■ Supplied material ■
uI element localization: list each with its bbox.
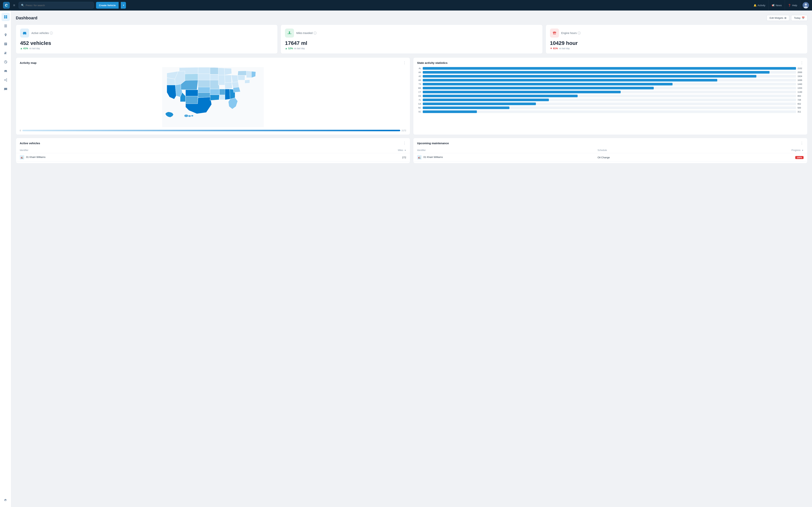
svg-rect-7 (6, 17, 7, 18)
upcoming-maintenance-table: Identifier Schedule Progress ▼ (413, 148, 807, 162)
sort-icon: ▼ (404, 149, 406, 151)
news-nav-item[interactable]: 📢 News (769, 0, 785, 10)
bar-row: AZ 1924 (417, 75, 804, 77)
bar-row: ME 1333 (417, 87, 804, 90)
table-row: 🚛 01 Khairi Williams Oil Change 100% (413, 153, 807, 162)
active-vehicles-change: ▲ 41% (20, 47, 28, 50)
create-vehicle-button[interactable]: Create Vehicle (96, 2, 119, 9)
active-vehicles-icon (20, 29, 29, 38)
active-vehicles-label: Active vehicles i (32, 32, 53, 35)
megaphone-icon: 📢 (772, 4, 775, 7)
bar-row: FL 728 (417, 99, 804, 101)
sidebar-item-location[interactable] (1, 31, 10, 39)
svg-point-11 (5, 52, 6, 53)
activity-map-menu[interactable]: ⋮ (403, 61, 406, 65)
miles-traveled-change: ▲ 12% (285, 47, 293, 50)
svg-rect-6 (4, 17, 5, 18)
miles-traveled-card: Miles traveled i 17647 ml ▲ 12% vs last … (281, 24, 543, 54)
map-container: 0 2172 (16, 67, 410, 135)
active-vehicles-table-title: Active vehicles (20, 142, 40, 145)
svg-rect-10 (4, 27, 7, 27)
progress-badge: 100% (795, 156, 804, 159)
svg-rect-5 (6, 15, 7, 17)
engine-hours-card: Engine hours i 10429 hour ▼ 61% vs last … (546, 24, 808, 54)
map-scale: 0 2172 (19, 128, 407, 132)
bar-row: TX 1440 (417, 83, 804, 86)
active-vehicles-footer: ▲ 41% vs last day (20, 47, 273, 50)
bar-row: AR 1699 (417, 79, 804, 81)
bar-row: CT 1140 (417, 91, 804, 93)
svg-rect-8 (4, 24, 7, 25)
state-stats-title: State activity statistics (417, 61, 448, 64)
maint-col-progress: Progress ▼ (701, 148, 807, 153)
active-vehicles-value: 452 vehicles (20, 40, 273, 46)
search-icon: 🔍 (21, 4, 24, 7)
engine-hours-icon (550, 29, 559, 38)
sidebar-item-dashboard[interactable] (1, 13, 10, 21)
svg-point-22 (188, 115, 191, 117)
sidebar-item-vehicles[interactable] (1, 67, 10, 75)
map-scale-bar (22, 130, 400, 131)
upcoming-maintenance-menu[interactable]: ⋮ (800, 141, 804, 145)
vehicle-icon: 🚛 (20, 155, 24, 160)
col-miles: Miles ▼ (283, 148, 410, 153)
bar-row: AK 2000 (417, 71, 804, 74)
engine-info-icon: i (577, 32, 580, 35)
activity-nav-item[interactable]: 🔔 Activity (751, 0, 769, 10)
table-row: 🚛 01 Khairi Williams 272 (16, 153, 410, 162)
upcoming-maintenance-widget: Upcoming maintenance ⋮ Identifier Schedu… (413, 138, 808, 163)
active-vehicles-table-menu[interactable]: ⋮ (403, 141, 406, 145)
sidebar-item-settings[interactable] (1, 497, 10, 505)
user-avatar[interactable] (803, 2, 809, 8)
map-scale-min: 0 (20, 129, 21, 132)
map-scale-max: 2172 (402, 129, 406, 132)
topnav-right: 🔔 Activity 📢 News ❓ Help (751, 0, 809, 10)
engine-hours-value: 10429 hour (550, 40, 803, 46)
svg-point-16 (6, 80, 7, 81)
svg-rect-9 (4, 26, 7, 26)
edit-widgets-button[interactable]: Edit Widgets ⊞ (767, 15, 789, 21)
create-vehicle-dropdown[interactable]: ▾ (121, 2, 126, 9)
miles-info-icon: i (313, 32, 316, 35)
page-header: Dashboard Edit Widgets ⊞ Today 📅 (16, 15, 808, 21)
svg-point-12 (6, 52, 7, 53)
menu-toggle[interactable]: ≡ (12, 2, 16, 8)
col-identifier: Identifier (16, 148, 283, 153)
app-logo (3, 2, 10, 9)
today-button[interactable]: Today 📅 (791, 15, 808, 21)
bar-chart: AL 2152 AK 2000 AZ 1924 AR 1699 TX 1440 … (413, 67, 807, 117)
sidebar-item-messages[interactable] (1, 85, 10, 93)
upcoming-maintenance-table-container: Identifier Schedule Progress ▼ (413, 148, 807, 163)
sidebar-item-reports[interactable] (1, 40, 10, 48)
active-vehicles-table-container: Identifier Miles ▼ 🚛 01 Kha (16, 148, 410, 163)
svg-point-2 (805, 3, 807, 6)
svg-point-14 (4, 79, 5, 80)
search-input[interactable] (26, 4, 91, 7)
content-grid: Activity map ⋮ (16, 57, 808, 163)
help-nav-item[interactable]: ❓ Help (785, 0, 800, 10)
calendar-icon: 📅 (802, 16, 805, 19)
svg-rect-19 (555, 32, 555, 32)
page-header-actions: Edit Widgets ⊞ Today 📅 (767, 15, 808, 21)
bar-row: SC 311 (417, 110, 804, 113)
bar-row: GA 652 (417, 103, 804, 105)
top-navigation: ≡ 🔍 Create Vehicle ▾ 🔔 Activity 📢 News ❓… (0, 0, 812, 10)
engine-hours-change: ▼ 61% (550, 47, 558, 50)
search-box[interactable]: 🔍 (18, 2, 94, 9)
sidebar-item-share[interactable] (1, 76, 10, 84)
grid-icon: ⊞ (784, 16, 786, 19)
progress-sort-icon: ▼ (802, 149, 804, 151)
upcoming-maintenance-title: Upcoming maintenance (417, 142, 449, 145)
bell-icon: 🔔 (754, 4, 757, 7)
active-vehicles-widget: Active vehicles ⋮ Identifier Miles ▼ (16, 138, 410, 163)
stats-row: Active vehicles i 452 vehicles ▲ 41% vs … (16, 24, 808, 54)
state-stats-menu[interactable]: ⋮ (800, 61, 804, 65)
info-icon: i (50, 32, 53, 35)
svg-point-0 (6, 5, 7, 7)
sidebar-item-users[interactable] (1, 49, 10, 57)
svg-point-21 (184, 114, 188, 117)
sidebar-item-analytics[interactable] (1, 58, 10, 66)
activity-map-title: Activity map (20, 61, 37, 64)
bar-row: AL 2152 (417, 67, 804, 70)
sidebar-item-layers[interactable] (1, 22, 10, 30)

■ What this task involves ■
The result should be an exact repetition of all the records. Drop the pictures.

■ Answer box ■
uI element localization: list each with its bbox.
svg-rect-7 (6, 17, 7, 18)
upcoming-maintenance-table: Identifier Schedule Progress ▼ (413, 148, 807, 162)
sort-icon: ▼ (404, 149, 406, 151)
news-nav-item[interactable]: 📢 News (769, 0, 785, 10)
bar-row: AZ 1924 (417, 75, 804, 77)
bar-row: ME 1333 (417, 87, 804, 90)
table-row: 🚛 01 Khairi Williams Oil Change 100% (413, 153, 807, 162)
active-vehicles-change: ▲ 41% (20, 47, 28, 50)
create-vehicle-button[interactable]: Create Vehicle (96, 2, 119, 9)
active-vehicles-icon (20, 29, 29, 38)
active-vehicles-label: Active vehicles i (32, 32, 53, 35)
megaphone-icon: 📢 (772, 4, 775, 7)
bar-row: FL 728 (417, 99, 804, 101)
sidebar-item-location[interactable] (1, 31, 10, 39)
svg-point-11 (5, 52, 6, 53)
activity-map-menu[interactable]: ⋮ (403, 61, 406, 65)
miles-traveled-change: ▲ 12% (285, 47, 293, 50)
svg-rect-6 (4, 17, 5, 18)
miles-traveled-card: Miles traveled i 17647 ml ▲ 12% vs last … (281, 24, 543, 54)
map-container: 0 2172 (16, 67, 410, 135)
active-vehicles-table-title: Active vehicles (20, 142, 40, 145)
svg-rect-10 (4, 27, 7, 27)
progress-badge: 100% (795, 156, 804, 159)
svg-rect-5 (6, 15, 7, 17)
engine-hours-card: Engine hours i 10429 hour ▼ 61% vs last … (546, 24, 808, 54)
map-scale: 0 2172 (19, 128, 407, 132)
bar-row: TX 1440 (417, 83, 804, 86)
active-vehicles-footer: ▲ 41% vs last day (20, 47, 273, 50)
bar-row: AR 1699 (417, 79, 804, 81)
bar-row: CT 1140 (417, 91, 804, 93)
svg-rect-8 (4, 24, 7, 25)
state-stats-title: State activity statistics (417, 61, 448, 64)
maint-col-progress: Progress ▼ (701, 148, 807, 153)
active-vehicles-value: 452 vehicles (20, 40, 273, 46)
search-icon: 🔍 (21, 4, 24, 7)
engine-hours-icon (550, 29, 559, 38)
sidebar-item-dashboard[interactable] (1, 13, 10, 21)
svg-point-22 (188, 115, 191, 117)
sidebar-item-vehicles[interactable] (1, 67, 10, 75)
map-scale-bar (22, 130, 400, 131)
upcoming-maintenance-menu[interactable]: ⋮ (800, 141, 804, 145)
vehicle-icon: 🚛 (20, 155, 24, 160)
col-miles: Miles ▼ (283, 148, 410, 153)
bar-row: AK 2000 (417, 71, 804, 74)
engine-info-icon: i (577, 32, 580, 35)
activity-nav-item[interactable]: 🔔 Activity (751, 0, 769, 10)
table-row: 🚛 01 Khairi Williams 272 (16, 153, 410, 162)
upcoming-maintenance-widget: Upcoming maintenance ⋮ Identifier Schedu… (413, 138, 808, 163)
active-vehicles-table-menu[interactable]: ⋮ (403, 141, 406, 145)
sidebar-item-settings[interactable] (1, 497, 10, 505)
user-avatar[interactable] (803, 2, 809, 8)
map-scale-min: 0 (20, 129, 21, 132)
map-scale-max: 2172 (402, 129, 406, 132)
topnav-right: 🔔 Activity 📢 News ❓ Help (751, 0, 809, 10)
engine-hours-value: 10429 hour (550, 40, 803, 46)
svg-point-16 (6, 80, 7, 81)
svg-rect-9 (4, 26, 7, 26)
edit-widgets-button[interactable]: Edit Widgets ⊞ (767, 15, 789, 21)
create-vehicle-dropdown[interactable]: ▾ (121, 2, 126, 9)
miles-info-icon: i (313, 32, 316, 35)
page-header: Dashboard Edit Widgets ⊞ Today 📅 (16, 15, 808, 21)
svg-point-12 (6, 52, 7, 53)
menu-toggle[interactable]: ≡ (12, 2, 16, 8)
col-identifier: Identifier (16, 148, 283, 153)
app-logo (3, 2, 10, 9)
today-button[interactable]: Today 📅 (791, 15, 808, 21)
bar-chart: AL 2152 AK 2000 AZ 1924 AR 1699 TX 1440 … (413, 67, 807, 117)
sidebar-item-messages[interactable] (1, 85, 10, 93)
upcoming-maintenance-table-container: Identifier Schedule Progress ▼ (413, 148, 807, 163)
sidebar-item-reports[interactable] (1, 40, 10, 48)
active-vehicles-table-container: Identifier Miles ▼ 🚛 01 Kha (16, 148, 410, 163)
svg-point-2 (805, 3, 807, 6)
svg-point-14 (4, 79, 5, 80)
search-input[interactable] (26, 4, 91, 7)
content-grid: Activity map ⋮ (16, 57, 808, 163)
help-nav-item[interactable]: ❓ Help (785, 0, 800, 10)
calendar-icon: 📅 (802, 16, 805, 19)
svg-rect-19 (555, 32, 555, 32)
page-header-actions: Edit Widgets ⊞ Today 📅 (767, 15, 808, 21)
bar-row: SC 311 (417, 110, 804, 113)
bar-row: GA 652 (417, 103, 804, 105)
top-navigation: ≡ 🔍 Create Vehicle ▾ 🔔 Activity 📢 News ❓… (0, 0, 812, 10)
engine-hours-change: ▼ 61% (550, 47, 558, 50)
search-box[interactable]: 🔍 (18, 2, 94, 9)
sidebar-item-share[interactable] (1, 76, 10, 84)
grid-icon: ⊞ (784, 16, 786, 19)
progress-sort-icon: ▼ (802, 149, 804, 151)
upcoming-maintenance-title: Upcoming maintenance (417, 142, 449, 145)
bell-icon: 🔔 (754, 4, 757, 7)
active-vehicles-widget: Active vehicles ⋮ Identifier Miles ▼ (16, 138, 410, 163)
stats-row: Active vehicles i 452 vehicles ▲ 41% vs … (16, 24, 808, 54)
state-stats-menu[interactable]: ⋮ (800, 61, 804, 65)
info-icon: i (50, 32, 53, 35)
svg-point-0 (6, 5, 7, 7)
sidebar-item-users[interactable] (1, 49, 10, 57)
svg-point-21 (184, 114, 188, 117)
sidebar-item-analytics[interactable] (1, 58, 10, 66)
activity-map-title: Activity map (20, 61, 37, 64)
bar-row: AL 2152 (417, 67, 804, 70)
sidebar-item-layers[interactable] (1, 22, 10, 30)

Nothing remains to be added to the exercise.